Slovenya’da Ljubljana bahanemiz oldu aslında. Asıl görmek istediğimiz yerdi Bled. Dünya nüfusunda gezen kaç kişi var diye bir hesaba girsek, bu insanların bir çoğunun uğradığı veya merak ettiği yerlerden birisi Bled Gölü. Lljubljana’ya 54 km mesafede Triglav Milli Parkı’na gitmek için ister araba kiralayabilir, hatta bizim gibi Hallstatt rotasını da ekleyebilir veya Ljubljana’dan saat başı kalkan otobüslerle 7 Euro karşılığında bu güzelliğe seyahat edebilirsiniz.

Bohinj Gölü

Bled’e geldin, gezdin tozdun yedin içtin başka ne yapsak diye düşünüyorsan 25 km ileride Bohinj Gölünü de ziyaret edebilirsin. Bu bölgeyi güzellik yarışması gibi düşün kimine göre Bled kimine göre Bohinj güzel. Finalde ise kazanan belli. Slovenya’nın doğası gerçekten çok güzel..

Skojfa Loka

Ljubljana’dan 21 kilometre ötede 40 dakikada otobüsle de gidebileceğiniz ortaçağ kasabasıdır. Güzel manzaraları, nehir kenarı evleri yanında daracık yollardan Slovenya kırsalının havasını koklayarak, ulaşılan bu kasabada yarım gün geçirilebilir.

Izola

 Küçük bir eski Venedik limanına sahip tipik bir balıkçı kasabasıdır. Kıyısında ve rüzgarlı tarihi sokaklarında kısa bir yürüyüşü hak eder. Sizi yormaz, huzurlu bir kafe veya restoranlarında dinlendirir. Gregorciceva Caddesindeki Besenghi binası eniyi tarihi yapısıdır.

Pop’s Burger

Nehir kenarında, Trible Bridge’e 50 metre mesafede konumlanmış bir burger dükkanı. Uzun zamandır böylesine güzel hamburger yememiştim gerçekten iyi oldu. Şehrin en iyisi olarak aldığımız tavsiye ile gittik ve gerçekten bizlerde test ettik onayladık efendim. Yiyebilirsiniz hatta patatesle şımartabilirsiniz de kendinizi ! serbest ! Pop’s Original, California Classic, The Boss bizim en beğendiğimiz üç burger. Ayrıca patatesleri de gayet lezizdi. Fiyatlar ise hamburger başı 8,90 Euro. Özetle bir öğünü yaklaşık 12 Euro’ya getirebilirsiniz yemesi içmesiyle. Hamburgerci deyip tanış derim..

Verace

Ljubljana’nın en güzel pizza noktası. Hamuru kalın, lezzeti güzeldir. Önerilir.
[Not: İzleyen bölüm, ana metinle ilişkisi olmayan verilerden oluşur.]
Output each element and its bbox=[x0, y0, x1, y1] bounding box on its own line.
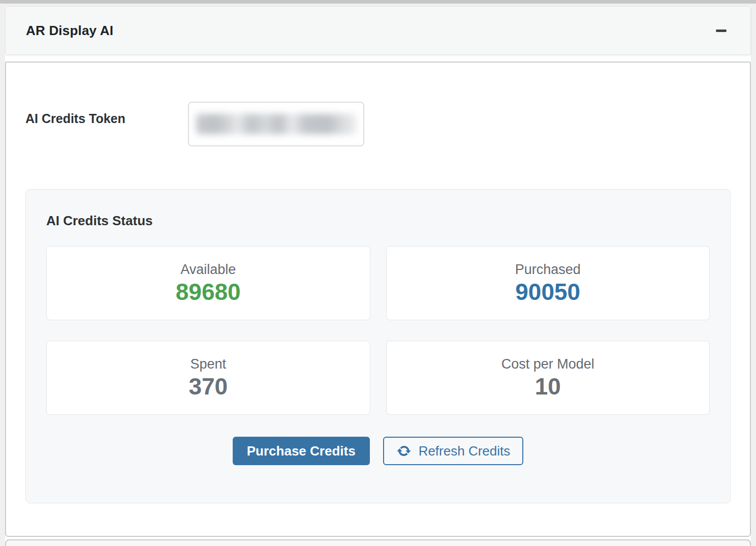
purchase-credits-button[interactable]: Purchase Credits bbox=[233, 437, 370, 465]
stat-value: 10 bbox=[535, 373, 561, 400]
previous-section-edge bbox=[0, 0, 756, 4]
stat-label: Purchased bbox=[515, 261, 581, 278]
ai-credits-status-panel: AI Credits Status Available 89680 Purcha… bbox=[25, 189, 731, 503]
stat-value: 370 bbox=[188, 373, 228, 400]
stat-value: 89680 bbox=[176, 278, 241, 306]
stat-value: 90050 bbox=[515, 278, 580, 306]
collapse-button[interactable] bbox=[712, 21, 730, 40]
stat-label: Spent bbox=[190, 355, 226, 373]
token-field-label: AI Credits Token bbox=[25, 98, 188, 126]
ai-credits-token-input[interactable] bbox=[188, 102, 364, 146]
stat-card-purchased: Purchased 90050 bbox=[386, 246, 710, 320]
status-actions: Purchase Credits Refresh Credits bbox=[46, 437, 710, 465]
section-body: AI Credits Token AI Credits Status Avail… bbox=[5, 62, 751, 537]
status-heading: AI Credits Status bbox=[46, 213, 710, 229]
stats-grid: Available 89680 Purchased 90050 Spent 37… bbox=[46, 246, 710, 415]
settings-accordion: AR Display AI AI Credits Token AI Credit… bbox=[5, 6, 751, 546]
stat-card-spent: Spent 370 bbox=[46, 341, 370, 415]
refresh-credits-button[interactable]: Refresh Credits bbox=[383, 437, 524, 465]
refresh-button-label: Refresh Credits bbox=[419, 443, 511, 459]
stat-card-cost-per-model: Cost per Model 10 bbox=[386, 341, 710, 415]
redacted-token-value bbox=[196, 114, 356, 134]
next-section-header[interactable] bbox=[5, 539, 751, 546]
minus-icon bbox=[716, 29, 727, 32]
stat-card-available: Available 89680 bbox=[46, 246, 370, 320]
stat-label: Available bbox=[180, 261, 236, 278]
section-header-ar-display-ai[interactable]: AR Display AI bbox=[5, 6, 751, 55]
section-title: AR Display AI bbox=[26, 23, 113, 39]
stat-label: Cost per Model bbox=[501, 355, 594, 373]
token-field-row: AI Credits Token bbox=[25, 98, 731, 146]
refresh-icon bbox=[396, 443, 412, 459]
Ljubjanalılar’dan aldığımız tavsiye doğrultusunda burayı önerdiler.

Compa

Baya baya lezzetli bir et restoranı. Türkiye’de ki Nusr-et gibi düşünebiliriz. Koca koca steaklar geliyor. Yumuşacık bir eti ve yanında güzel salataları var. Açıkcası yenilebilecek en iyi etlerdendi. Nasıl yapmışlar bilmiyorum ama dibimiz düştü. Önerilir efendim. Fiyatlar da ortalama.

Čajna Hiša Pod Velbom

Ljubljana’da çok beğendim ve bir o kadar da gönülden tavsiye edebileceğim bir kahve noktası. Aslında kahveci olarak geçiyor, fakat çayları da bir o kadar güzeldi. Mekana girdiğiniz gibi kokusundan anlıyorsunuz durumu zaten. Çikolatalı kekleri ve sandviçleriyle de güzel atıştırmalıklar sunuyor misafirlerine. Bence Ljublajan turunuzda bir mola verin derim.

Cafetino

Gitmeden önce Ljublajan’dan biriyle konuşurken buraya mutlaka uğramamı istedi. Yerlisi burayı benimsemiş, severlermiş. Bizim Karaköy, Beşiktaş kahvecileri gibi buradan kahvesini alır işine gücüne gidermiş Ljublajanalılar.

Nebotičnik

Tivoli Park ile kale arasında şehri 360 görebileceğiniz en az Ljubljana Kalesi kadar iddaalı bir teras. 11 katlı bu binanın ilk 8 katı apartman daireleri en üst 3 katı ise restoran olarak faaliyette. 3 Katlı terasın herbiri ayrı konsept. 9.Katta yemek yiyebileceğin şık bir restoran, 10.katta terası da bulunan cafe bar. 11.katta ise, şık bir lounge var. Fiyatlar fena değil. Özellikle güneşli bir günde Ljubljana kalesine karşı bir şeyler içebilirsiniz. Keyifli yaz sohbetleri için ideal bir mekan.

Tam Tam

Evimde gibi hissettim kendimi bir an. Dedim burası orası tamam. Salon gibi bir ortamda şömine başında kahveni içebilir, şehirde keşfedebileceğin yeni noktalar için plan yapabilirsin. Güzel bir mola noktası. Önerilir efendim.